Addition of the cationic anchoring layer PDADMAC was to improve the
adhesion of the lignin and the gold substrate during spin coating. With the anchoring
layer, films cast from dioxane exhibited less extreme roughness, but continued to show
significant heterogeneity in the phase measurement, indicating some micron-scale
ordering. When THF was used to cast the films on PDADMAC-coated sensors, the
surface was much smoother and with neither holes nor roughness seen in the nonanchored films. While the surface does exhibit some small variation in height and phase,
it is the smoothest and most homogeneous surface cast.
Films cast from lignin dissolved in either THF or 96% dioxane, with and without
an anchoring layer of adsorbed polydiallyldimethylammonium chloride (PDADMAC)
are presented in Figures S10-S13.
Figure captions
Figure S8. Side chain (δC/δH 50-90/2.5-6.0) and aromatic (δC/δH 90-150/5.5-8.0)
regions in the 2D HSQC NMR spectra of pretreated Miscanthus (left) and of the
isolated MWL (right). Color-coded structures correspond to the major resonances in
the spectra.
Figure S9. Film thickness (nm) of lignin films, spin-cast from a THF solution of varying
lignin concentration. Error bars indicate one standard deviation of 3 samples.
Figure S10. AFM height (A) and phase (B) data for the lignin-coated surfaces used for
measuring cellulase binding kinetics. Gold QCM-D sensors were soaked in a 0.1% w/v
PDADMAC solution, followed by spin-coating with lignin dissolved in THF (1% w/v).

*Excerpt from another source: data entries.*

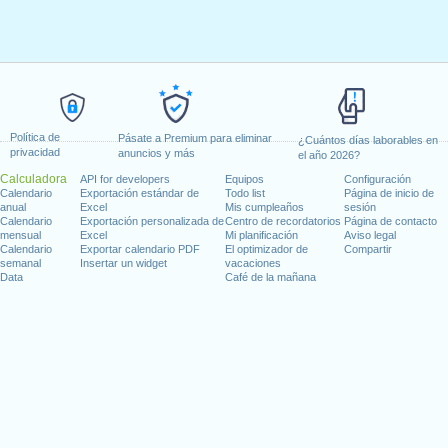
Política de
Pásate a Premium para eliminar
¿Cuántos días laborables en
privacidad
anuncios y más
el año 2026?
Calculadora
API for developers
Equipos
Configuración
Calendario
Exportación estándar de
Todo list
Página de inicio de
anual
Excel
Mis cumpleaños
sesión
Calendario
Exportación personalizada de
Centro de recordatorios
Página de contacto
mensual
Excel
Mi planificación
Aviso legal
Calendario
Exportar calendario PDF
El optimizador de
Compartir
semanal
Insertar un widget
vacaciones
Data
Café de la mañana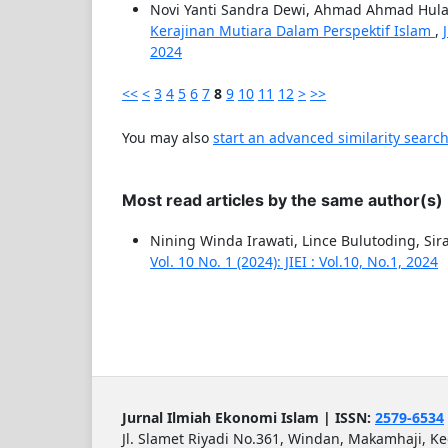
Novi Yanti Sandra Dewi, Ahmad Ahmad Hul
Kerajinan Mutiara Dalam Perspektif Islam
,
2024
<<
<
3
4
5
6
7
8
9
10
11
12
>
>>
You may also
start an advanced similarity searc
Most read articles by the same author(s)
Nining Winda Irawati, Lince Bulutoding, Sir
Vol. 10 No. 1 (2024): JIEI : Vol.10, No.1, 2024
Jurnal Ilmiah Ekonomi Islam | ISSN:
2579-6534
Jl. Slamet Riyadi No.361, Windan, Makamhaji, K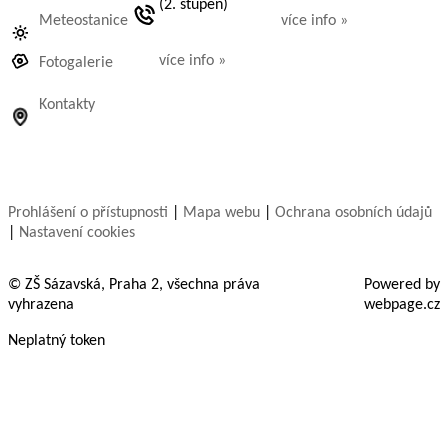
(2. stupeň)
Meteostanice
více info »
více info »
Fotogalerie
Kontakty
Prohlášení o přístupnosti
|
Mapa webu
|
Ochrana osobních údajů
|
Nastavení cookies
© ZŠ Sázavská, Praha 2, všechna práva
Powered by
vyhrazena
webpage.cz
Neplatný token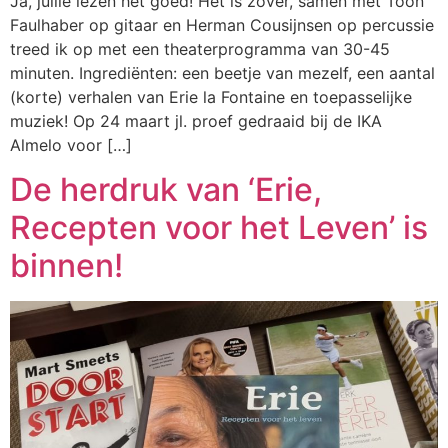
Ja, jullie lezen het goed! Het is zover, samen met Toon
Faulhaber op gitaar en Herman Cousijnsen op percussie
treed ik op met een theaterprogramma van 30-45
minuten. Ingrediënten: een beetje van mezelf, een aantal
(korte) verhalen van Erie la Fontaine en toepasselijke
muziek! Op 24 maart jl. proef gedraaid bij de IKA
Almelo voor […]
De herdruk van ‘Erie,
Recepten voor het Leven’ is
binnen!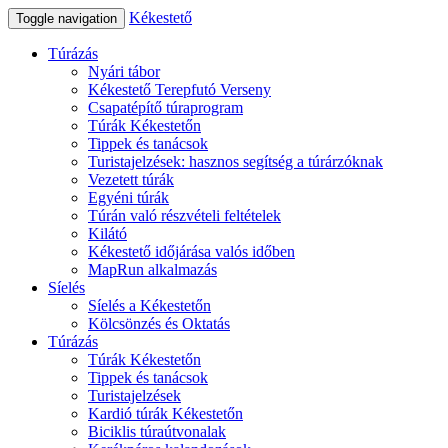
Kékestető
Toggle navigation
Túrázás
Nyári tábor
Kékestető Terepfutó Verseny
Csapatépítő túraprogram
Túrák Kékestetőn
Tippek és tanácsok
Turistajelzések: hasznos segítség a túrárzóknak
Vezetett túrák
Egyéni túrák
Túrán való részvételi feltételek
Kilátó
Kékestető időjárása valós időben
MapRun alkalmazás
Síelés
Síelés a Kékestetőn
Kölcsönzés és Oktatás
Túrázás
Túrák Kékestetőn
Tippek és tanácsok
Turistajelzések
Kardió túrák Kékestetőn
Biciklis túraútvonalak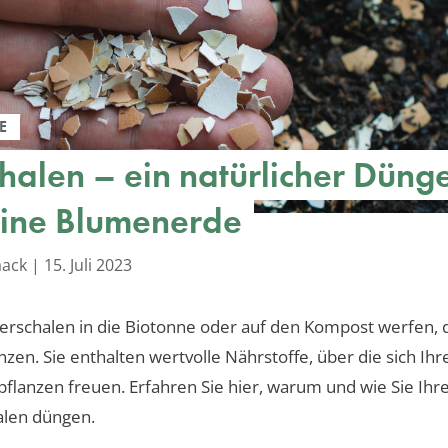
E
chalen – ein natürlicher Düng
eine Blumenerde
aack
|
15. Juli 2023
ierschalen in die Biotonne oder auf den Kompost werfen, 
anzen. Sie enthalten wertvolle Nährstoffe, über die sich Ih
flanzen freuen. Erfahren Sie hier, warum und wie Sie Ihr
alen düngen.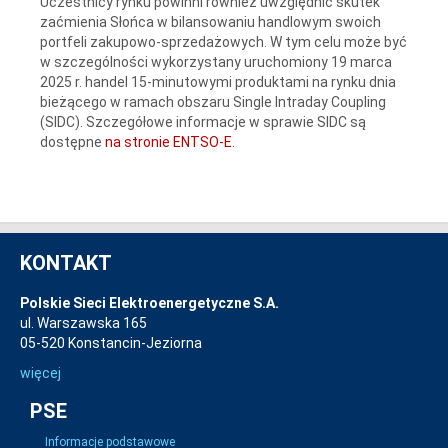
Uczestnicy rynku powinni również uwzględnić skutek
zaćmienia Słońca w bilansowaniu handlowym swoich
portfeli zakupowo-sprzedażowych. W tym celu może być
w szczególności wykorzystany uruchomiony 19 marca
2025 r. handel 15-minutowymi produktami na rynku dnia
bieżącego w ramach obszaru Single Intraday Coupling
(SIDC). Szczegółowe informacje w sprawie SIDC są
dostępne
na stronie ENTSO-E
.
KONTAKT
Polskie Sieci Elektroenergetyczne S.A.
ul. Warszawska 165
05-520 Konstancin-Jeziorna
więcej
PSE
Informacje podstawowe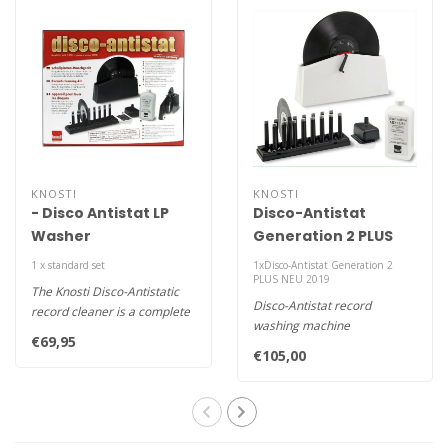
KNOSTI
KNOSTI
- Disco Antistat LP
Disco-Antistat
Washer
Generation 2 PLUS
NEU 2019
1 x standard set
1xDisco-Antistat Generation 2
PLUS NEU 2019
The Knosti Disco-Antistatic
Disco-Antistat record
record cleaner is a complete
washing machine
easy to use kit to help..
€69,95
"Generation II PLUS"
€105,00
- in addition to t..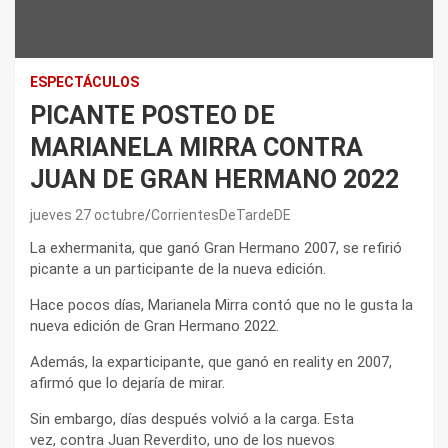
ESPECTÁCULOS
PICANTE POSTEO DE
MARIANELA MIRRA CONTRA
JUAN DE GRAN HERMANO 2022
jueves 27 octubre
CorrientesDeTardeDE
La exhermanita, que ganó Gran Hermano 2007, se refirió
picante a un participante de la nueva edición.
Hace pocos días, Marianela Mirra contó que no le gusta la
nueva edición de Gran Hermano 2022.
Además, la exparticipante, que ganó en reality en 2007,
afirmó que lo dejaría de mirar.
Sin embargo, días después volvió a la carga. Esta
vez, contra Juan Reverdito, uno de los nuevos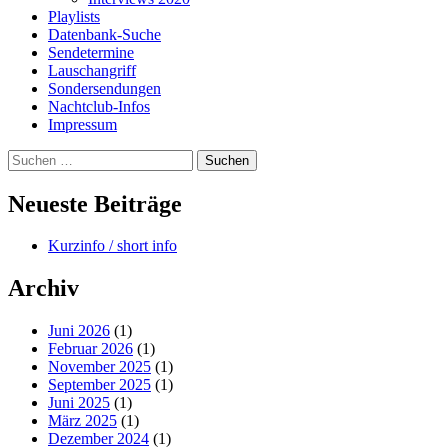
Playlists
Datenbank-Suche
Sendetermine
Lauschangriff
Sondersendungen
Nachtclub-Infos
Impressum
Suchen
nach:
Neueste Beiträge
Kurzinfo / short info
Archiv
Juni 2026
(1)
Februar 2026
(1)
November 2025
(1)
September 2025
(1)
Juni 2025
(1)
März 2025
(1)
Dezember 2024
(1)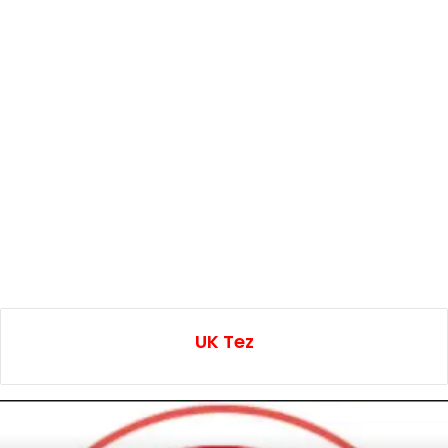
UK Tez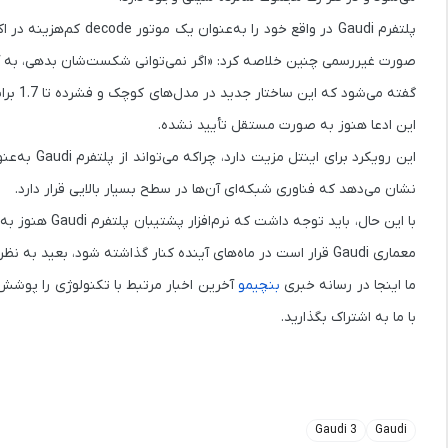
پلتفرم Gaudi در واقع خود را به‌عنوان یک موتور
decode کم‌هزینه
در اک
صورت غیررسمی چنین خلاصه کرد: «اگر نمی‌توانی شکست‌شان بدهی، به آن
گفته می‌شود که این ساختار جدید در مدل‌های کوچک و فشرده تا
1.7 برابر سرعت بیشتر در مرحله prefill
این ادعا هنوز به صورت مستقل تأیید نشده.
این رویکرد
نشان می‌دهد که فناوری شبکه‌ای آن‌ها در سطح بسیار بالایی قرار دارد.
با این حال، با
معماری Gaudi قرار است در ماه‌های آینده کنار گذاشته شود، بعید به نظر می‌رسد این پیکربندی رک‌محور بتواند به اندازه راهکارهای دیگر به پذیرش عمومی برسد.
ما اینجا در رسانه خبری
بنچیمو
با ما به اشتراک بگذارید.
Gaudi 3
Gaudi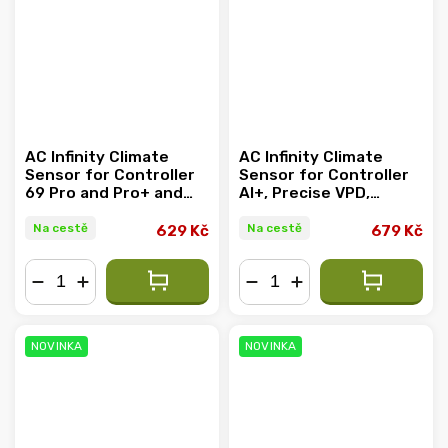
AC Infinity Climate
AC Infinity Climate
Sensor for Controller
Sensor for Controller
69 Pro and Pro+ and
AI+, Precise VPD,
UIS Devices, 6 meter
Temperature, and
Humidity Readings,
Na cestě
Na cestě
629 Kč
679 Kč
7.3m
−
+
−
+
NOVINKA
NOVINKA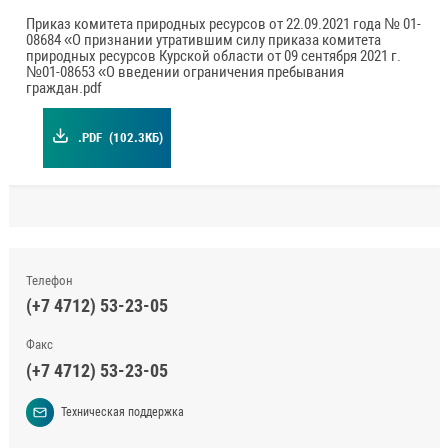
Приказ комитета природных ресурсов от 22.09.2021 года № 01-
08684 «О признании утратившим силу приказа комитета
природных ресурсов Курской области от 09 сентября 2021 г.
№01-08653 «О введении ограничения пребывания
граждан.pdf
.PDF
(102.3КБ)
Телефон
(+7 4712) 53-23-05
Факс
(+7 4712) 53-23-05
Техническая поддержка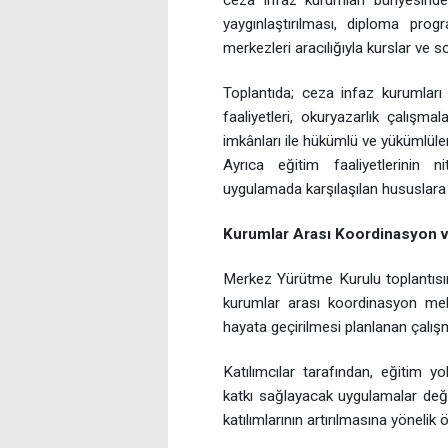
ceza infaz kurumları bünyesinde 
yaygınlaştırılması, diploma progr
merkezleri aracılığıyla kurslar ve s
Toplantıda; ceza infaz kurumları 
faaliyetleri, okuryazarlık çalışm
imkânları ile hükümlü ve yükümlüleri
Ayrıca eğitim faaliyetlerinin nite
uygulamada karşılaşılan hususlara 
Kurumlar Arası Koordinasyon 
Merkez Yürütme Kurulu toplantısın
kurumlar arası koordinasyon mek
hayata geçirilmesi planlanan çalışm
Katılımcılar tarafından, eğitim y
katkı sağlayacak uygulamalar değe
katılımlarının artırılmasına yönelik ö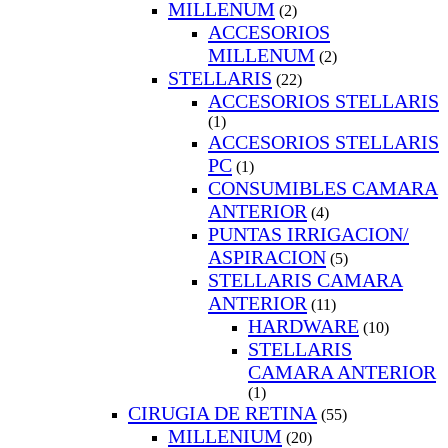
MILLENUM
(2)
ACCESORIOS
MILLENUM
(2)
STELLARIS
(22)
ACCESORIOS STELLARIS
(1)
ACCESORIOS STELLARIS
PC
(1)
CONSUMIBLES CAMARA
ANTERIOR
(4)
PUNTAS IRRIGACION/
ASPIRACION
(5)
STELLARIS CAMARA
ANTERIOR
(11)
HARDWARE
(10)
STELLARIS
CAMARA ANTERIOR
(1)
CIRUGIA DE RETINA
(55)
MILLENIUM
(20)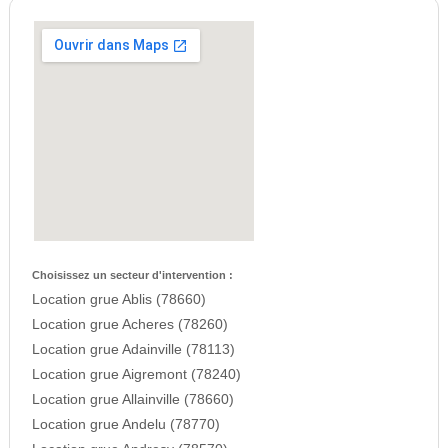
Choisissez un secteur d'intervention :
Location grue Ablis (78660)
Location grue Acheres (78260)
Location grue Adainville (78113)
Location grue Aigremont (78240)
Location grue Allainville (78660)
Location grue Andelu (78770)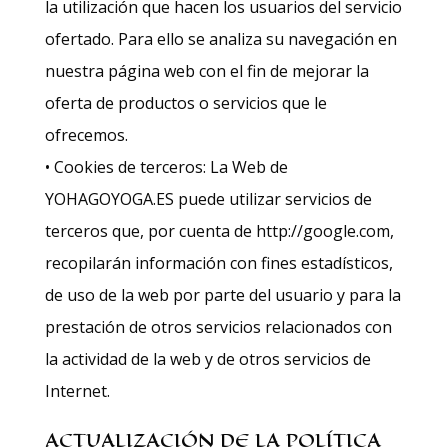
la utilización que hacen los usuarios del servicio
ofertado. Para ello se analiza su navegación en
nuestra página web con el fin de mejorar la
oferta de productos o servicios que le
ofrecemos.
• Cookies de terceros: La Web de
YOHAGOYOGA.ES puede utilizar servicios de
terceros que, por cuenta de http://google.com,
recopilarán información con fines estadísticos,
de uso de la web por parte del usuario y para la
prestación de otros servicios relacionados con
la actividad de la web y de otros servicios de
Internet.
ACTUALIZACIÓN DE LA POLÍTICA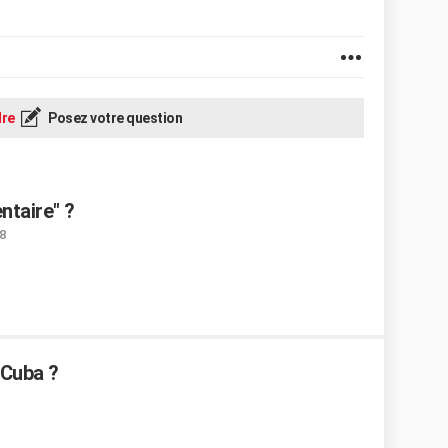
re
Posez votre question
ntaire" ?
8
 Cuba ?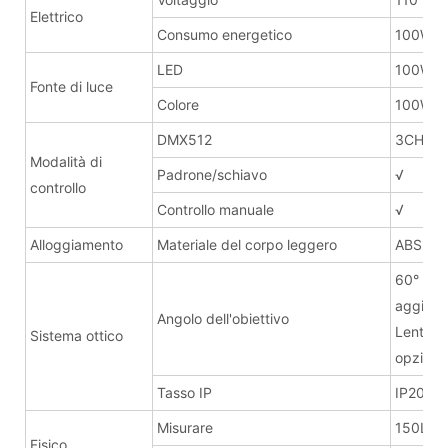
Elettrico
Consumo energetico
100W
LED
100W
Fonte di luce
Colore
100W Bi
DMX512
3CH/1C
Modalità di
Padrone/schiavo
√
controllo
Controllo manuale
√
Alloggiamento
Materiale del corpo leggero
ABS
60° (pu
aggiung
Angolo dell'obiettivo
Lente d
Sistema ottico
opzione
Tasso IP
IP20
Misurare
150Lx2
Fisico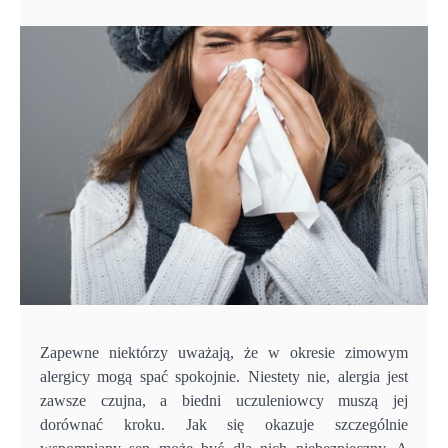
Zapewne niektórzy uważają, że w okresie zimowym
alergicy mogą spać spokojnie. Niestety nie, alergia jest
zawsze czujna, a biedni uczuleniowcy muszą jej
dorównać kroku. Jak się okazuje szczególnie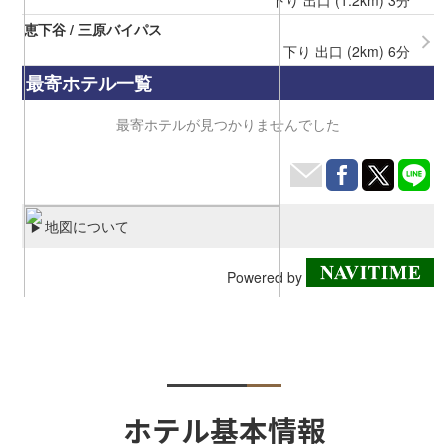
ホテル基本情報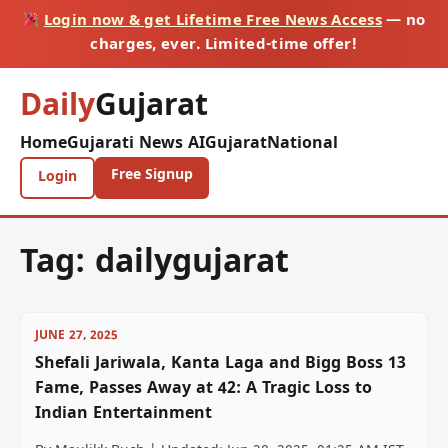
Login now & get Lifetime Free News Access
— no
charges, ever. Limited-time offer!
Daily
Gujarat
Home
Gujarati News AI
Gujarat
National
Free Signup
Login
Tag:
dailygujarat
JUNE 27, 2025
Shefali Jariwala, Kanta Laga and Bigg Boss 13
Fame, Passes Away at 42: A Tragic Loss to
Indian Entertainment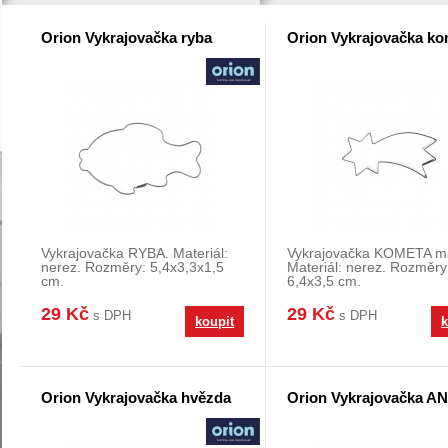
Orion Vykrajovačka ryba
Orion Vykrajovačka ko
Vykrajovačka RYBA. Materiál:
Vykrajovačka KOMETA m
nerez. Rozměry: 5,4x3,3x1,5
Materiál: nerez. Rozměry
cm.
6,4x3,5 cm.
29 Kč
29 Kč
s DPH
s DPH
koupit
k
Orion Vykrajovačka hvězda
Orion Vykrajovačka A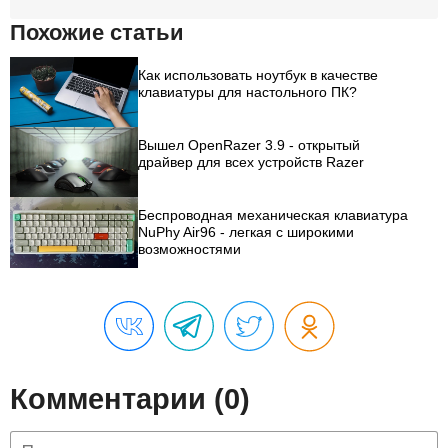
Похожие статьи
Как использовать ноутбук в качестве
клавиатуры для настольного ПК?
Вышел OpenRazer 3.9 - открытый
драйвер для всех устройств Razer
Беспроводная механическая клавиатура
NuPhy Air96 - легкая с широкими
возможностями
Комментарии (0)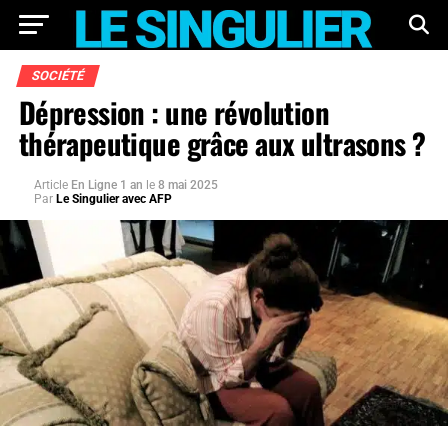
SOCIÉTÉ
Dépression : une révolution
thérapeutique grâce aux ultrasons ?
Article
En Ligne 1 an
le
8 mai 2025
Par
Le Singulier avec AFP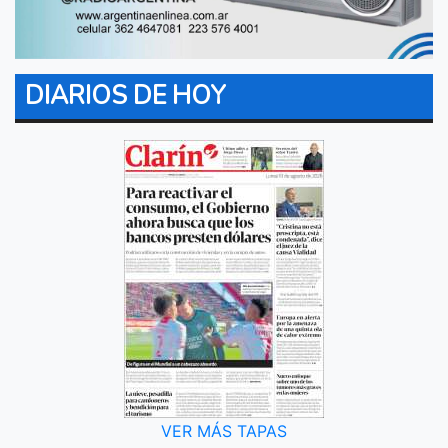
DIARIOS DE HOY
VER MÁS TAPAS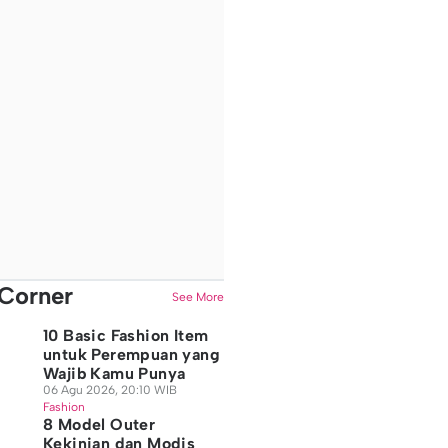
Corner
See More
10 Basic Fashion Item
untuk Perempuan yang
Wajib Kamu Punya
06 Agu 2026, 20:10 WIB
Fashion
8 Model Outer
Kekinian dan Modis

These conditions resulted in a smooth (roughness = 3.3 nm RMS) surface free of defects ,
holes, or surface aggregation.
Figure S11. AFM height (A) and phase (B) data for lignin coated sensors. Coating
conditions: bare gold surface coated with lignin dissolved in THF (1% w/v).
Figure S12. AFM height (A) and phase (B) data for lignin coated sensors. Coating
conditions: bare gold surface coated with lignin dissolved in 1,4 dioxane (1% w/v). The
appearance of aggregates on the surface is clear.
Figure S13. AFM height (A) and phase (B) data for lignin coated sensors. Coating
conditions: PDADMAC-soaked surface coated with lignin dissolved in 1,4 dioxane (1%
w/v). While the surface is smoother than the dioxane-coated samples, undesirable
heterogeneity in the phase data is apparent.